Berlińska prokuratura wszczęła śledztwo w sprawie podtrucia rtęcią dwojga rosyjskich dziennikarzy. Chodzi o byłego pułkownika KGB Wiktora Kałasznikowa i jego żonę Marinę. Wcześniej niemiecki tygodnik "Focus" napisał, że lekarze stwierdzili w organizmach Rosjan duży poziom rtęci.

Kilka tygodni temu lekarze z berlińskiej kliniki Charite znaleźli w organizmach Rosjan rtęć. Jej poziom dwudziestopięciokrotnie przekraczał dopuszczalne normy.

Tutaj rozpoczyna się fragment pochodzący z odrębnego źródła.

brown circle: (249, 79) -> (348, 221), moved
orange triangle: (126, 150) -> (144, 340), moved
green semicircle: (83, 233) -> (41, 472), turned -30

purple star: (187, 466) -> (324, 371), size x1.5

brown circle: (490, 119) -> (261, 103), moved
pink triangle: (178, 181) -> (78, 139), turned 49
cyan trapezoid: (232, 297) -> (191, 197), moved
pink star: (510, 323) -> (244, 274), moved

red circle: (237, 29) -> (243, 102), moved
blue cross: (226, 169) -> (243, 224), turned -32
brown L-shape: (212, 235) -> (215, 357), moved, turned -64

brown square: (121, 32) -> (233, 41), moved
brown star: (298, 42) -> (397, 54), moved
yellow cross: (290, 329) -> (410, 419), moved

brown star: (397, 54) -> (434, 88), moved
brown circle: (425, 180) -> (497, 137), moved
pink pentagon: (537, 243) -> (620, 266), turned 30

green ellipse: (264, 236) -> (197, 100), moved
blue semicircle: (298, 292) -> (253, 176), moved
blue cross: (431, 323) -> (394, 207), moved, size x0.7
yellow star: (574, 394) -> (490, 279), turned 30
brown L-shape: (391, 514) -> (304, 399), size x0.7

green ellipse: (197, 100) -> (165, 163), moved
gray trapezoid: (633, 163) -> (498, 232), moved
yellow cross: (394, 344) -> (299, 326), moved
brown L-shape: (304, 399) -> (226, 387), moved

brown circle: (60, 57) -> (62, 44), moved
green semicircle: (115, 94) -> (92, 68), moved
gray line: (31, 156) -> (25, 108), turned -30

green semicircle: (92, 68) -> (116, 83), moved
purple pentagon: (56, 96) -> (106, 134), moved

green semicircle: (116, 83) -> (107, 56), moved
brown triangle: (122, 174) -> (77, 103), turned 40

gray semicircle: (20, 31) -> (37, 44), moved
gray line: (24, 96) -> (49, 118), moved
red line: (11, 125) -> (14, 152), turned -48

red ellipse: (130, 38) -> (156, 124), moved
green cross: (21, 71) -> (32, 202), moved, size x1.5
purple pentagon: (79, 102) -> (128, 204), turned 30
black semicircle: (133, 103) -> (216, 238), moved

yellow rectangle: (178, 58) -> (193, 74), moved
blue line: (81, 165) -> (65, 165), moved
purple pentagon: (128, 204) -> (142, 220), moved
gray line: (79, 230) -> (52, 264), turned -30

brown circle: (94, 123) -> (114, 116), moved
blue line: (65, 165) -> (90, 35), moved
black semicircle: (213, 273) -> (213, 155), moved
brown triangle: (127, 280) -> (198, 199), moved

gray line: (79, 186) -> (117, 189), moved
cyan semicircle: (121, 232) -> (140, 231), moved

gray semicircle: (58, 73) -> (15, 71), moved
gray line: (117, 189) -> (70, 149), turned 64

Kałasznikow twierdził, że rozkaz otrucia przyszedł z Moskwy.

Wiktor Kałasznikow, były pułkownik KGB i ekspert wojskowy, pracował w sztabie Borysa Jelcyna. Potem związał się z oligarchami, zajmującymi się wydobyciem ropy. Po dojściu do władzy Władimira Putina, małżeństwo Kałasznikowów zerwało stosunki z Kremlem. Zaczęli pracować jako niezależni dziennikarze, często krytykowali politykę Rosji na Kaukazie, szczególnie w Czeczenii.